The incorporation of ADDA as a ligand enhanced the binding affinity of the X-aptamers. ADDA broadens the XA’s chemical diversity and increases the binding surface area, offering enhanced specificity. However, this effect was not uniform across all the modified aptamers. Its effectiveness highly depends on its position within the aptamer sequence and the structural context, particularly the hairpin loop structure. As aptamers are single-stranded nucleic acids that fold into unique three-dimensional structures, the positioning of functional modifications and the spatial relationship between the aptamer and its target can profoundly influence their binding capabilities [32,33].
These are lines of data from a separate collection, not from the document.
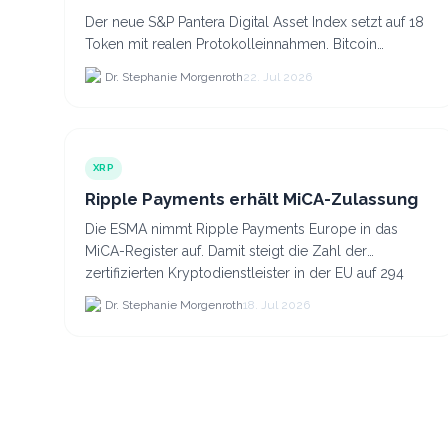
Der neue S&P Pantera Digital Asset Index setzt auf 18
Token mit realen Protokolleinnahmen. Bitcoin
scheidet aufgrund fehlender Erträge für Halter aus
Dr. Stephanie Morgenroth
22. Jul 2026
dem.
XRP
Ripple Payments erhält MiCA-Zulassung
Die ESMA nimmt Ripple Payments Europe in das
MiCA-Register auf. Damit steigt die Zahl der
zertifizierten Kryptodienstleister in der EU auf 294
Unternehmen, was.
Dr. Stephanie Morgenroth
18. Jul 2026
Hairpin loops play a critical role in target recognition, serving as the primary binding interface. Incorporating ADDA modifications in these regions can significantly enhance interactions with CD44 by stabilizing the hairpin structure and promoting optimal spatial alignment with the target. Conversely, modifications placed outside critical binding regions or in positions that disrupt the aptamer’s folding may reduce binding affinity. This may explain why certain modification positions negatively impacted targeted binding in our study. Further investigation is needed to examine factors such as the impact of modification positions within the binding region, alterations in structural conformations, and changes in electrostatic interactions that specific modifications might induce.

Structural analyses of ADDA-modified aptamers have revealed that the loop structure’s integrity and the precise positioning of the ADDA group are crucial for maximizing binding efficacy. This finding emphasizes the need for careful design and characterization of aptamers to ensure that chemical modifications enhance, rather than hinder, their functional properties.

5. Conclusions

Developing CD44-targeted X-aptamers via a beads-based library represents a significant step forward in aptamer technology. The ability to integrate chemical modifications during the selection process has streamlined development and produced aptamers with improved binding affinities. Among these, ADDA modifications stand out for their ability to enhance binding affinity, provided they are strategically positioned within the aptamer’s structure. These advancements hold promise for the rapid and efficient creation of high-performance aptamers for use in diagnostics, therapeutics, and other biomedical applications. Future work could focus on refining the structural characterization of modified aptamers and exploring their functional performance in vivo.